Intelligenza artificiale, i due tipi di IA esistenti attualmente
L’intelligenza artificiale è definita in due categorie: intelligenza artificiale ristretta (ANI) e intelligenza artificiale generale (AGI). Attualmente la seconda non esiste, infatti quasi tutta l’AI che conosciamo è ristretta, creata “solamente” come un sistema complesso che risolve una problematica.
Tra i software AGI oggi in circolazione ce ne sono alcuni che funzionano come gli umani.
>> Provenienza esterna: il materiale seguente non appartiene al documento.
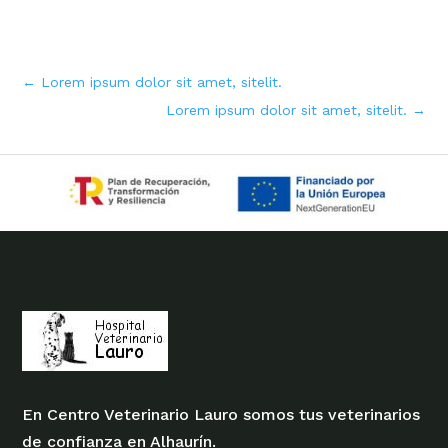
←
Lorem ipsum dolor sit amet, sitelit.
Lorem ipsum dolor sit amet, sitelit.
→
En Centro Veterinario Lauro somos tus veterinarios
de confianza en Alhaurín.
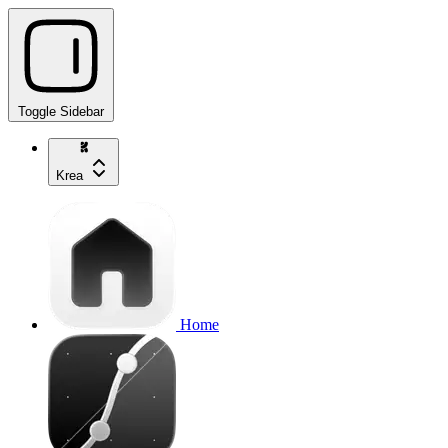
Toggle Sidebar
Krea
Home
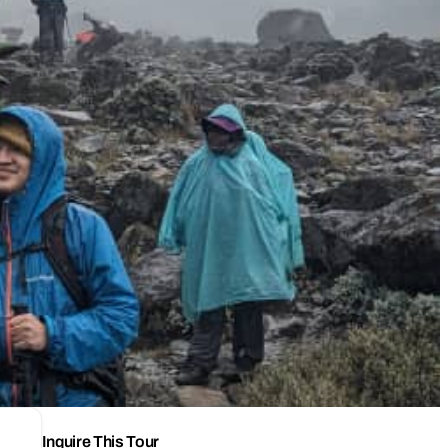
Inquire This Tour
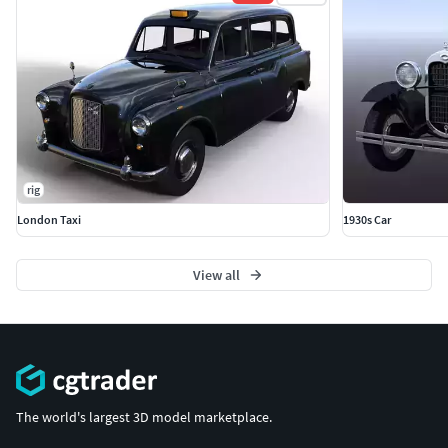
rig
London Taxi
1930s Car
View all
The world's largest 3D model marketplace.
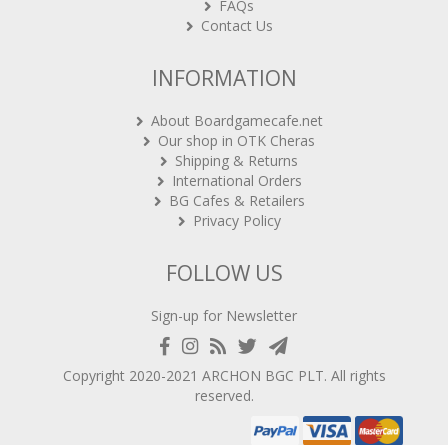
FAQs
Contact Us
INFORMATION
About Boardgamecafe.net
Our shop in OTK Cheras
Shipping & Returns
International Orders
BG Cafes & Retailers
Privacy Policy
FOLLOW US
Sign-up for Newsletter
Copyright 2020-2021
ARCHON BGC PLT
. All rights
reserved.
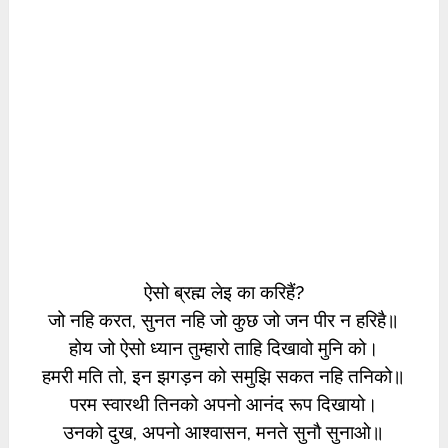
ऐसो ब्रह्म लेइ का करिहैं?
जो नहि करत, सुनत नहि जो कुछ जो जन पीर न हरिहै॥
होय जो ऐसो ध्यान तुम्हारो ताहि दिखावो मुनि को।
हमरी मति तो, इन झगड़न को समुझि सकत नहि तनिको॥
परम स्वारथी तिनको अपनो आनंद रूप दिखायो।
उनको दुख, अपनो आश्वासन, मनते सुनौ सुनाओ॥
Ed è proprio per questo motivo che non abbiamo ancora visto niente, nonostante abbiamo già avuto un assaggio di reti neurali e deep learning e di come stanno cercando di andare a ricreare i processi che avvengono all’interno del nostro cervello.
Di fatti, le reti neurali non sono affatto l’unico approccio all’AI: c’è un altro campo importante nella ricerca dell’intelligenza artificiale che è l’IA simbolica, dove gli algoritmi si basano su regole e conoscenze analoghi al processi che accadono nelle persone fisiche.
Lo scopo dell’intelligenza artificiale simbolica è quello di produrre un’intelligenza generale, molto simile a quella umana e che sia posta all’interna di una macchina. Dunque, non ha come obiettivo quello di cercare una soluzione a dei problemi secondari specifici come fanno tutti i software di oggi.